I want to scrape all the division links from a website, but I keep getting NAs. Any ideas on a fix?
library(rvest)
library(tidyverse)
pageMen = read_html('https://www.bjjcompsystem.com/tournaments/1869/categories')
get_links <- pageMen %>% html_nodes('.panel-default') %>% html_attr('href')
get_links
By adjusting the above, I managed to scrape one link, but cannot find where all the other links are contained when I inspect the elements
get_links <- pageMen %>% html_elements(xpath = '/html/body/div[3]/div/div/div/ul/li[1]/a') %>% html_attr('href') %>% paste0('https://www.bjjcompsystem.com',.)
get_links
CodePudding user response:
You could do
library(rvest)
library(tidyverse)
pageMen = read_html('https://www.bjjcompsystem.com/tournaments/1869/categories')
get_links <- pageMen %>%
html_nodes('.categories-grid__category a') %>%
html_attr('href') %>%
paste0('https://www.bjjcompsystem.com', .)
get_links[1:5]
#> [1] "https://www.bjjcompsystem.com/tournaments/1869/categories/2053146"

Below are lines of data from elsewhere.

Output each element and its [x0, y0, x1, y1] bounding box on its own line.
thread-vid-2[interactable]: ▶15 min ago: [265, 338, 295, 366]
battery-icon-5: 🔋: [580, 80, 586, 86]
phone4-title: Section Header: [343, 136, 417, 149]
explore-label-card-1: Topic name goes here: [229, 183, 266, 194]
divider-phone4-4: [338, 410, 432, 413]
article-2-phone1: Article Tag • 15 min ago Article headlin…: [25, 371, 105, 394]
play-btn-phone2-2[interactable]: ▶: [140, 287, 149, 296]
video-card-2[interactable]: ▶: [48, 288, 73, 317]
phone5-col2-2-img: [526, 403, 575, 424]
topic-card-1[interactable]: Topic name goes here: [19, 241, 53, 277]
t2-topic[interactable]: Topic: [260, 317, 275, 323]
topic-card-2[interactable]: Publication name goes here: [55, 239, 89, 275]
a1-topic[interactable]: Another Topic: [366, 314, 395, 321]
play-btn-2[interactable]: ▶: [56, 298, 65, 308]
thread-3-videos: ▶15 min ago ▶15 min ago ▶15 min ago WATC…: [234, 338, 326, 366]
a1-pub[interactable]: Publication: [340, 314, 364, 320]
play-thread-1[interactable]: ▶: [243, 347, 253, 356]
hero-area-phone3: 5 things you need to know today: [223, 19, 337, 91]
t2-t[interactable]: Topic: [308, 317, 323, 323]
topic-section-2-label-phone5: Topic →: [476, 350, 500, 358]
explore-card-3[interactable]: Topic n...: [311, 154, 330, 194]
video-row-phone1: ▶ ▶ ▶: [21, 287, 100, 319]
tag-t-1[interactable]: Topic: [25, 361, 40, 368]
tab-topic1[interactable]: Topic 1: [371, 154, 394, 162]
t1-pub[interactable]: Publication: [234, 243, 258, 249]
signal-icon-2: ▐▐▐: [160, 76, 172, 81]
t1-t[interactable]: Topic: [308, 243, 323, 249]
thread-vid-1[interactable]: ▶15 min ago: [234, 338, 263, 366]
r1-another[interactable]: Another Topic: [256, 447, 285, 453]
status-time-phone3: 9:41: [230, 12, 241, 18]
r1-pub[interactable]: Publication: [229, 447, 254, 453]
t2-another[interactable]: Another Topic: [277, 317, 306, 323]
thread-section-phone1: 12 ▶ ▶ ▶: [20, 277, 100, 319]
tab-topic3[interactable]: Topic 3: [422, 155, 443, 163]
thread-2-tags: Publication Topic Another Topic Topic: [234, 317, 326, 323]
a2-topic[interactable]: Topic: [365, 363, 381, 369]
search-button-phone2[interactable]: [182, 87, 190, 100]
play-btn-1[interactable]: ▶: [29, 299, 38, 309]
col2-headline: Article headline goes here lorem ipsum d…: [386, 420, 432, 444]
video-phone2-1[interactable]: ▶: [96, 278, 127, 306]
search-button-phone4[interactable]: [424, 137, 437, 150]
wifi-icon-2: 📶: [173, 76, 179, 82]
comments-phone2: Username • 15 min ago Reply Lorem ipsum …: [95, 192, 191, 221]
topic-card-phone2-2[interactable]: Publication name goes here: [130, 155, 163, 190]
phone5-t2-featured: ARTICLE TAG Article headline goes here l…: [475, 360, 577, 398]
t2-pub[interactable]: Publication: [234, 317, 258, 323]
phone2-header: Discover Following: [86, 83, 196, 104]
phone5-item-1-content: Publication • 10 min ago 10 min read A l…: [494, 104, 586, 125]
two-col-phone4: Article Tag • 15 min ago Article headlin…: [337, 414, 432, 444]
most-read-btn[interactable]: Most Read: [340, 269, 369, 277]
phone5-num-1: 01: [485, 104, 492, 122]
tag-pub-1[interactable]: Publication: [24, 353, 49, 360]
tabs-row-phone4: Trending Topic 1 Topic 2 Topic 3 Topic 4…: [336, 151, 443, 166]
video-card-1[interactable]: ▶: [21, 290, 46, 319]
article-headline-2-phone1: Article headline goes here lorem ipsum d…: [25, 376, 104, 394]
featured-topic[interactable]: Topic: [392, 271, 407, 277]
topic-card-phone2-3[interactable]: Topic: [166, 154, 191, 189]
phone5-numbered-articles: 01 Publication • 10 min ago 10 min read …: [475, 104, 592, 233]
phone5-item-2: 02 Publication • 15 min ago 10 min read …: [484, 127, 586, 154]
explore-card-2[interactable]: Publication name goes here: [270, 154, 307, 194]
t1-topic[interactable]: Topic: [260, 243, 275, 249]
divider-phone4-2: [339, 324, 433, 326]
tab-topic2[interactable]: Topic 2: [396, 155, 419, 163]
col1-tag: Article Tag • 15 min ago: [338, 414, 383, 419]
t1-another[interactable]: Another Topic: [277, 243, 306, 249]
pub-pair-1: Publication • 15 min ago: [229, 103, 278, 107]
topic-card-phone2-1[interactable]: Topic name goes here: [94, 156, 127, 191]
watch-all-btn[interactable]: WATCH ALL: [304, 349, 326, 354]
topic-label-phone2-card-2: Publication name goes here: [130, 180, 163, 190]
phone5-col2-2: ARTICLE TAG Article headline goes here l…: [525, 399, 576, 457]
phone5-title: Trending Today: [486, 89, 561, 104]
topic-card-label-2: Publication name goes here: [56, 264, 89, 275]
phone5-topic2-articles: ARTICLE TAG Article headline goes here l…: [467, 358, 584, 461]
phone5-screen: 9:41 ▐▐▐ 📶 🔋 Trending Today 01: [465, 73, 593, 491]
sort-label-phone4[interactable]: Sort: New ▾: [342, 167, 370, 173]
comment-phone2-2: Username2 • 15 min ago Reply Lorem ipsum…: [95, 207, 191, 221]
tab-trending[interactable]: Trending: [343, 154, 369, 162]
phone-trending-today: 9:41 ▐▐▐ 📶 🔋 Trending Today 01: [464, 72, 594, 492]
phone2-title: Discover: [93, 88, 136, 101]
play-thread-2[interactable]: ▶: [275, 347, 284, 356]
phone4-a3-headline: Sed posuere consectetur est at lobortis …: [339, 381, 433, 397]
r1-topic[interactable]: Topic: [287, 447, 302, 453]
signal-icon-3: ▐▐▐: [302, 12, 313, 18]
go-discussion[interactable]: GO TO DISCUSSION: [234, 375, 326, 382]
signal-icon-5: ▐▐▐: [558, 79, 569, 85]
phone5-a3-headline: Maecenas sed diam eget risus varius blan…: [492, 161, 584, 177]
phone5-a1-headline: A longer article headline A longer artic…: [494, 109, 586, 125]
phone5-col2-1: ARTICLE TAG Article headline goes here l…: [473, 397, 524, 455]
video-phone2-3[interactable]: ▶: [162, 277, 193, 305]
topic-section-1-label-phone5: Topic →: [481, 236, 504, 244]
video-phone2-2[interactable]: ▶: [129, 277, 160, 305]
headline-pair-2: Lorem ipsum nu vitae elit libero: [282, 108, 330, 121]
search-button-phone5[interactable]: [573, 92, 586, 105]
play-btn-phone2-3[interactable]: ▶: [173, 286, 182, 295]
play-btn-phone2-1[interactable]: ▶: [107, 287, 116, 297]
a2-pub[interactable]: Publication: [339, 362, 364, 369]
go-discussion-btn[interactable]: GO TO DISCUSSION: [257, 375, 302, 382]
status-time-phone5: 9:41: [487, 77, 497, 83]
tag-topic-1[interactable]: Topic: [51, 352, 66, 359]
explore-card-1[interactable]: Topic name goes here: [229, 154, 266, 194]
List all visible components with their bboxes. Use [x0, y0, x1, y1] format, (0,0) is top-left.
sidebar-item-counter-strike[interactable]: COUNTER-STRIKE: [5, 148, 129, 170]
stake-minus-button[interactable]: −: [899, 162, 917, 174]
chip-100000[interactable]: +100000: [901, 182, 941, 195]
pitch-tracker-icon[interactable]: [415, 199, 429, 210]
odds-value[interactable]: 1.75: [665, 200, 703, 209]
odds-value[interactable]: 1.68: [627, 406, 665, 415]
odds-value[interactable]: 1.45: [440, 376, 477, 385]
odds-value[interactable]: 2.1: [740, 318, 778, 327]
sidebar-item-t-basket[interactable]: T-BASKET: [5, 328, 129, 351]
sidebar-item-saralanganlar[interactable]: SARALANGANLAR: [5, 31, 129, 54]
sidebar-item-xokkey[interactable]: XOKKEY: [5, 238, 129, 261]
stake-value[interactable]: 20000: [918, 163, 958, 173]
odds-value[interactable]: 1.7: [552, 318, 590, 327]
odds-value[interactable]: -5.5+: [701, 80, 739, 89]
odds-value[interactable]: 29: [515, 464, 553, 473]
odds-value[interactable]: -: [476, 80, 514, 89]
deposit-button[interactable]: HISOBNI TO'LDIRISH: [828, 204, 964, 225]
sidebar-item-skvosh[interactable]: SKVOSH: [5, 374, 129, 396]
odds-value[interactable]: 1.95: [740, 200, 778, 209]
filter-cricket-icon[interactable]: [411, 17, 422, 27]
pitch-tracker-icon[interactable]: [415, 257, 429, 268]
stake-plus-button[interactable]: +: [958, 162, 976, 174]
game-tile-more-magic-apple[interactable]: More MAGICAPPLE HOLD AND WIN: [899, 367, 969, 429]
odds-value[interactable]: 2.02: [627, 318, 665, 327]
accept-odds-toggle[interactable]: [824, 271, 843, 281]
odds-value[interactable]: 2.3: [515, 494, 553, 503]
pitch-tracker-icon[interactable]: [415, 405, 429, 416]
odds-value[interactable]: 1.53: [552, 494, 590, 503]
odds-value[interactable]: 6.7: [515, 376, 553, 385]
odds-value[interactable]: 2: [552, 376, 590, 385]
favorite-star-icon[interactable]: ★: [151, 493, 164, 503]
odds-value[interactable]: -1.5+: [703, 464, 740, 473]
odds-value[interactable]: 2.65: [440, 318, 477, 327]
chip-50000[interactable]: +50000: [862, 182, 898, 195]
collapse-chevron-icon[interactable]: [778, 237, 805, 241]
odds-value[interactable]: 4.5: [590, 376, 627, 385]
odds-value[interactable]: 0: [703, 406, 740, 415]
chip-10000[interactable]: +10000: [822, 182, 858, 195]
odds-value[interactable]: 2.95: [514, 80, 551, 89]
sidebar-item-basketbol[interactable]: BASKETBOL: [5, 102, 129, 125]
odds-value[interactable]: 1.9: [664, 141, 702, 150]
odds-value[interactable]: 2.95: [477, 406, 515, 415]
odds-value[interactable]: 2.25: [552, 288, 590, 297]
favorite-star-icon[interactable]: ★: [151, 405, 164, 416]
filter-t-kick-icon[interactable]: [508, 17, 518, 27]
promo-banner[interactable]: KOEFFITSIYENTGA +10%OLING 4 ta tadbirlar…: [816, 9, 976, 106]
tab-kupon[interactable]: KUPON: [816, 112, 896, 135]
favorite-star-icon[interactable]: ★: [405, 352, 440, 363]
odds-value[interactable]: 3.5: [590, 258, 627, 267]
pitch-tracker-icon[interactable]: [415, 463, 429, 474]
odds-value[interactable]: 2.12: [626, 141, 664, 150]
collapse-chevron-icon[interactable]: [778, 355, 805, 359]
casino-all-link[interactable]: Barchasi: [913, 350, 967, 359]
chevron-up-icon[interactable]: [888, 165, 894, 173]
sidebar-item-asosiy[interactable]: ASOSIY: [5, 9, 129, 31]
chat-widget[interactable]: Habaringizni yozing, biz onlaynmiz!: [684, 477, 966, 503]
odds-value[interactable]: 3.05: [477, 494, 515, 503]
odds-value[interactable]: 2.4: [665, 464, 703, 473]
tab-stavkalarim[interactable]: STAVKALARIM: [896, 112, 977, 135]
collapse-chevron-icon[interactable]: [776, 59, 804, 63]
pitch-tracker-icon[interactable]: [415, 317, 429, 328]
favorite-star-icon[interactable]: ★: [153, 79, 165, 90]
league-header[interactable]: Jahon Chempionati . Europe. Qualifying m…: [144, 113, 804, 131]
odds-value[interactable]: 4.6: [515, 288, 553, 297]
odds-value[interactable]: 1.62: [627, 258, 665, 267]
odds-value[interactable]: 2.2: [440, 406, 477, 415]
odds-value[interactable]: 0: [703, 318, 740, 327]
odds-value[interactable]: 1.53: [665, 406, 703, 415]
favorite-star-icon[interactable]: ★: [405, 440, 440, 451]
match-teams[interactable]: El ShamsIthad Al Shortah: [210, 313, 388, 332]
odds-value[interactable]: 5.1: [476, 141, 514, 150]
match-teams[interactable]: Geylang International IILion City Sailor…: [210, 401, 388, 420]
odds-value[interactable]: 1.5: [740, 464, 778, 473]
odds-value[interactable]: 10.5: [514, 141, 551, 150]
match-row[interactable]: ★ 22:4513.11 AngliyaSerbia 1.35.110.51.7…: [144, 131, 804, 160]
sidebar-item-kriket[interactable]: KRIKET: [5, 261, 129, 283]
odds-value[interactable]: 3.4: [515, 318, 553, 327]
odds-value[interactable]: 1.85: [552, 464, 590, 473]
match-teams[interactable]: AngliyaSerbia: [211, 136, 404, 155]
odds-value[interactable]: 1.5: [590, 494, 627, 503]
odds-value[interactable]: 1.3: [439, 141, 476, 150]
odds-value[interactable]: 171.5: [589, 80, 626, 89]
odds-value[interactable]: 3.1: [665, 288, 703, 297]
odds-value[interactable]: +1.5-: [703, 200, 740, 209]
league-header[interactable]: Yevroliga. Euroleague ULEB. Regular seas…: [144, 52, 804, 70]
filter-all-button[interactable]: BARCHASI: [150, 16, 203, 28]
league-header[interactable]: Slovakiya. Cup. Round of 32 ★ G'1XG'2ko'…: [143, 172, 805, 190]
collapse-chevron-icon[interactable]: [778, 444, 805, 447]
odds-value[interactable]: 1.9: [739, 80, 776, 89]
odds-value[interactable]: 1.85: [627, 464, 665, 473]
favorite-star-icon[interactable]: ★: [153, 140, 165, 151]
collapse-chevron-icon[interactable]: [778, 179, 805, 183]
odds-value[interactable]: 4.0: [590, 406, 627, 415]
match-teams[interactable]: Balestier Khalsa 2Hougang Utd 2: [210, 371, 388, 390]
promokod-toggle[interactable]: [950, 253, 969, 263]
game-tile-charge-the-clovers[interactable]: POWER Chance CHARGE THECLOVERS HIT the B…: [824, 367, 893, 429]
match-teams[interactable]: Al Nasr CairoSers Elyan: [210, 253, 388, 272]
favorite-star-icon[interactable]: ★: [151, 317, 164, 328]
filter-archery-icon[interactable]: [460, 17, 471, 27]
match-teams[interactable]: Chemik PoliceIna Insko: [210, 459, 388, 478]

#> [2] "https://www.bjjcompsystem.com/tournaments/1869/categories/2053150"
#> [3] "https://www.bjjcompsystem.com/tournaments/1869/categories/2053154"
#> [4] "https://www.bjjcompsystem.com/tournaments/1869/categories/2053158"
#> [5] "https://www.bjjcompsystem.com/tournaments/1869/categories/2053162"